Exercise description>
Pictures excluded, set down exactly the lines from the one containing "Správce zpracovává údaje" through the final line of the material, and only those.

Dataset extract>
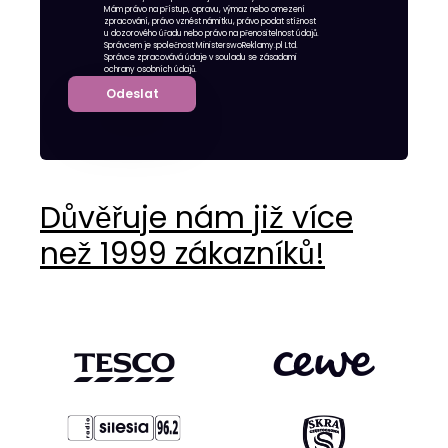
Mám právo na přístup, opravu, výmaz nebo omezení
zpracování, právo vznést námitku, právo podat stížnost
u dozorového úřadu nebo právo na přenositelnost údajů.
Správcem je společnost MinisterswoReklamy.pl Ltd.
Správce zpracovává údaje v souladu se zásadami
ochrany osobních údajů.
Odeslat
Důvěřuje nám již více
než 1999 zákazníků!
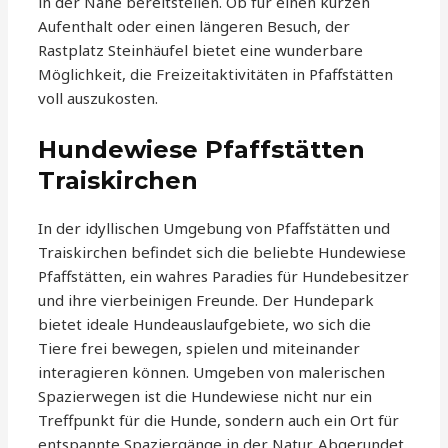
in der Nähe bereitstellen. Ob für einen kurzen
Aufenthalt oder einen längeren Besuch, der
Rastplatz Steinhäufel bietet eine wunderbare
Möglichkeit, die Freizeitaktivitäten in Pfaffstätten
voll auszukosten.
Hundewiese Pfaffstätten
Traiskirchen
In der idyllischen Umgebung von Pfaffstätten und
Traiskirchen befindet sich die beliebte Hundewiese
Pfaffstätten, ein wahres Paradies für Hundebesitzer
und ihre vierbeinigen Freunde. Der Hundepark
bietet ideale Hundeauslaufgebiete, wo sich die
Tiere frei bewegen, spielen und miteinander
interagieren können. Umgeben von malerischen
Spazierwegen ist die Hundewiese nicht nur ein
Treffpunkt für die Hunde, sondern auch ein Ort für
entspannte Spaziergänge in der Natur. Abgerundet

Output for this exercise>
Správce zpracovává údaje v souladu se zásadami
ochrany osobních údajů.
Odeslat
Důvěřuje nám již více
než 1999 zákazníků!
in der Nähe bereitstellen. Ob für einen kurzen
Aufenthalt oder einen längeren Besuch, der
Rastplatz Steinhäufel bietet eine wunderbare
Möglichkeit, die Freizeitaktivitäten in Pfaffstätten
voll auszukosten.
Hundewiese Pfaffstätten
Traiskirchen
In der idyllischen Umgebung von Pfaffstätten und
Traiskirchen befindet sich die beliebte Hundewiese
Pfaffstätten, ein wahres Paradies für Hundebesitzer
und ihre vierbeinigen Freunde. Der Hundepark
bietet ideale Hundeauslaufgebiete, wo sich die
Tiere frei bewegen, spielen und miteinander
interagieren können. Umgeben von malerischen
Spazierwegen ist die Hundewiese nicht nur ein
Treffpunkt für die Hunde, sondern auch ein Ort für
entspannte Spaziergänge in der Natur. Abgerundet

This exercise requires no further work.